Pechinas: ni intermediarias ni sustentantes

 

Por la cómoda costumbre de repetir sin reflexionar lo que siempre se ha dicho, a menudo se afirma que:

a) las pechinas soportan la cúpula, y

b) hacen posible la transición de un cuadrado al círculo de la cúpula.

Cabe precisar en primer lugar que las pechinas son el resultado natural de yuxtaponer cuatro arcos, enfrentados dos a dos, formando un cuadrado, sobre el cual estriba el anillo de la bóveda o el octógono del cimborrio. De esa conjunción angular nace el triángulo curvilíneo invertido, el pañuelo de pico, que llamamos “pechina”. Cuando el arquitecto proyecta cerrar con cúpula o con bóveda un espacio necesita únicamente cuatro arcos que converjan todos entre sí por sus extremos, para luego asentar sobre ellos la semiesfera. No precisa nada más. Y es la bóveda —o el tambor (1) que a veces la precede— la que, posándose sobre estos arcos cardinales, cierra por arriba las enjutas (1) esquineras que los arcos han formado al juntarse, creando las cuatro pechinas —que a posteriori recibirán relativo abovedamiento—, y cuyos arqueados (1) y equiláteros lados toman de prestado: los laterales, de los arcos que convergen, y el superior, de la base de la bóveda. Pero las pechinas como tales podrían no existir. Son simple material de relleno. Sin los sillares o ladrillos que forman su superficie serían pechinas diáfanas, vanos vacíos. Lo cual, sin embargo, no repercutiría en modo alguno en la rotundidad de la circunferencia o en la multilateralidad del octógono que la base de la cúpula o del cimborrio nos muestran, ni se resentiría tampoco la capacidad sustentante de los arcos torales, que descargan, ellos solos, las tensiones de la bóveda sobre muros, pilares (1) o columnas. Las pechinas no avalan tampoco transición alguna, porque el paso del cuadrado al círculo es directo, sin vicaria intervención. Se deduce por tanto que las pechinas no fungen como elementos estructurales de la fábrica. Yuxtapuestos los arcos y asentada la cúpula, los cuatro huecos triangulados y esquineros se rellenan, sin más, con la sola intención de fusionar el conjunto y, en el caso de una iglesia, con el propósito de ornamentarlo, contribuyendo así a la ilustrada y plástica catequesis devocional que todo templo lleva a cabo.

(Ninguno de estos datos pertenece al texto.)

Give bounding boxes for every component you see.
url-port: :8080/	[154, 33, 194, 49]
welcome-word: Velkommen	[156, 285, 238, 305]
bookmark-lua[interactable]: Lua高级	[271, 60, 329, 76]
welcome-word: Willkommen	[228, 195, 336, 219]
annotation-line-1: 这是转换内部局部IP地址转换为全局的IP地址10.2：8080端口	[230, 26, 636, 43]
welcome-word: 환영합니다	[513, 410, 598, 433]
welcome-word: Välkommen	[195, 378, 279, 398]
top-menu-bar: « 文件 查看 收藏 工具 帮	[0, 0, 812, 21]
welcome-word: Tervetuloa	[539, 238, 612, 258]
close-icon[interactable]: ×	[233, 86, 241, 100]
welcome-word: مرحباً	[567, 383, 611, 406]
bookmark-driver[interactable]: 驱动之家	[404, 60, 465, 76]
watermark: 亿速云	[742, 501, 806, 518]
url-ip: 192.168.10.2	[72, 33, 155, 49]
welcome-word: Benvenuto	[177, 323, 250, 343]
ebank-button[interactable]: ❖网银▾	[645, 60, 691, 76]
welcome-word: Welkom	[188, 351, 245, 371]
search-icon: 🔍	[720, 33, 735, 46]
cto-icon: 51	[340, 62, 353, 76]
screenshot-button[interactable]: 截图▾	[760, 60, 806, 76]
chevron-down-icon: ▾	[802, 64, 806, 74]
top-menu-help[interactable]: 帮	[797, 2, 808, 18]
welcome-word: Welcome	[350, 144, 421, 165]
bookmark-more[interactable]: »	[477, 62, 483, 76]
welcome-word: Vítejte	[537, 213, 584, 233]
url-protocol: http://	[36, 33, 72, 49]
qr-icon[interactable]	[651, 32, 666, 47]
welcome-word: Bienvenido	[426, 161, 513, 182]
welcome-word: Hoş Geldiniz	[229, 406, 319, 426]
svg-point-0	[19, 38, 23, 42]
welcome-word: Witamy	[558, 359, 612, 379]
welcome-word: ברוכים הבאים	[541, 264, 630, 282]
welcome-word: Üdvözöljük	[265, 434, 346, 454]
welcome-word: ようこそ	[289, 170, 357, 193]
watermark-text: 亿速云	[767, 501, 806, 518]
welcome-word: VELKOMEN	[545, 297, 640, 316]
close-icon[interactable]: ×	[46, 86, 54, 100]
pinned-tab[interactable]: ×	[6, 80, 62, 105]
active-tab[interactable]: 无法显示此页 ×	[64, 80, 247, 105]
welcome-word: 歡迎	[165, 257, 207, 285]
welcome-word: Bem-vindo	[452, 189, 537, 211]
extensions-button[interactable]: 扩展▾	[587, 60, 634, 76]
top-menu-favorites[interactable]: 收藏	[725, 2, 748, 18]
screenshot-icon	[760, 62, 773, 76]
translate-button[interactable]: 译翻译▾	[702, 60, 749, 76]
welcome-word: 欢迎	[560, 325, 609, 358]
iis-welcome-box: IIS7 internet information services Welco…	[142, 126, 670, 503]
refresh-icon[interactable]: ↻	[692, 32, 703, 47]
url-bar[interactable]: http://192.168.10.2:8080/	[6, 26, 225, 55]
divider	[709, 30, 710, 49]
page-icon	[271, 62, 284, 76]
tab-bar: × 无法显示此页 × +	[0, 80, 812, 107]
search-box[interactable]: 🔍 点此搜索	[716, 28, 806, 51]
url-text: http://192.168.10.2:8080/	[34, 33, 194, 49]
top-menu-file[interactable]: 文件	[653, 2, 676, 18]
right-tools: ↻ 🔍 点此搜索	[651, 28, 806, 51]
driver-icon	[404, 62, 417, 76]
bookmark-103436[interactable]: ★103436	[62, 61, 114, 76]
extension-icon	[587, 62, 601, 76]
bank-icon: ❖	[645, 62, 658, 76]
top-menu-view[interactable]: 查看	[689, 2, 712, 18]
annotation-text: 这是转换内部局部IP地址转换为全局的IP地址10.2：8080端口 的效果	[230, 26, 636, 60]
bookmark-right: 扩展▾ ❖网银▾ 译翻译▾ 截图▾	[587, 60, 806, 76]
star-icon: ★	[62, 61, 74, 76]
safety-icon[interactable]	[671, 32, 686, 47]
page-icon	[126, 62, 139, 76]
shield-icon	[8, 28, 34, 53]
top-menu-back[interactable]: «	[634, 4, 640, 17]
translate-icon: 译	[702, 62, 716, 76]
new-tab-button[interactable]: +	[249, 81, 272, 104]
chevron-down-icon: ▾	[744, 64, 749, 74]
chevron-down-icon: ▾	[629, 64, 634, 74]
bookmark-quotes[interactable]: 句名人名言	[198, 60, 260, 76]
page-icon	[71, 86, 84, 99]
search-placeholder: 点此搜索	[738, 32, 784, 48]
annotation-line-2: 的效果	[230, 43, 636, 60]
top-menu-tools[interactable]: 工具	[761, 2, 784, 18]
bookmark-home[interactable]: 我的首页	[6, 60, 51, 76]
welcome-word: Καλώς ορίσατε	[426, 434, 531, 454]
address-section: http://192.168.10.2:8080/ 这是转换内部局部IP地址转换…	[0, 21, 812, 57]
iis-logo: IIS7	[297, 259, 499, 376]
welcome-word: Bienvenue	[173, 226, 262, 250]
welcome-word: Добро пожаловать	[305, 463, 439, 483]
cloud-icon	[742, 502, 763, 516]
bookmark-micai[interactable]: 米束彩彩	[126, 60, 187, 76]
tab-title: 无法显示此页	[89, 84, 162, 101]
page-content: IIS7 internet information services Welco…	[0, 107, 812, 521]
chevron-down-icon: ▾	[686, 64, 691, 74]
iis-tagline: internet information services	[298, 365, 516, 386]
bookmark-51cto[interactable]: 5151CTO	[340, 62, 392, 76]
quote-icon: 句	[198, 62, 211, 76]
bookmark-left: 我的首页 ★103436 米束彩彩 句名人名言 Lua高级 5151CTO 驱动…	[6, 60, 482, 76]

No sucede lo mismo con la trompa, ese elemento estructural, igualmente triangular y algo más abovedado, que por su forma y el lugar que ocupa incita a la confusión a quienes lo equiparan a una pechina. Son tres, sin embargo, sus notas diferenciadoras principales. La primera, su mayor concavidad y abultamiento. En segundo lugar, su función transformadora, al hacer que la base cuadrada que da asiento a la cúpula y al cimborrio sea octogonal, ya que en cada uno de los ángulos del cuadrado original que forman los pilares y los arcos torales se inserta una trompa, multiplicando por dos el polígono inicial. Ello determina definitivamente la forma del cimborrio y en muchos casos también de la cúpula. Por último, la mayoría de las trompas no se sitúan como las pechinas en las enjutas que forman los arcos yuxtapuestos, sino a un nivel más alto, lo cual las hace autónomas respecto de los arcos torales, que ahora quedan por debajo.

Delimitada racionalmente la misión de las pechinas, queda pendiente reseñar su destacado protagonismo artístico y el sobrevenido simbolismo de su forma. Respecto del primero, son las pechinas preciado expositor de labras (1) y pinturas que preanuncian la explosión exuberante de la bóveda. En cuanto al simbolismo, evocan significados que, por poco pregonados, escapan al común conocimiento de la gente. A la pechina se le atribuye por etimología cierto parentesco con la venera (la trompa, que etimológicamente nada tiene que ver con el bivalvo, en la práctica le ha arrebatado este derecho). Venera a su vez toma el nombre de Venus, diosa de la fertilidad. Que la pechina tiene forma de útero es algo que salta a la vista; analogía que, sin embargo, la pacata Iglesia siempre ha silenciado. Entre las representaciones religiosas que dan vida a las pechinas, tanto en labra como en pintura, gana por abrumadora mayoría el tetramorfos. Los cuatro evangelios canónicos (Mateo, Marcos, Lucas y Juan) se adueñan con sus respectivos símbolos (hombre, león, toro y águila) de la privilegiada atalaya ornamental que les brindan las pechinas, para anunciar a los cuatro vientos y al universo entero —eso es lo que la cúpula representa—, la fertilidad del mensaje del fundador del cristianismo. Pechina, venera, fecundidad y tetramorfos, cuatro ítems que subyacen a un programa catequético inédito y expectante.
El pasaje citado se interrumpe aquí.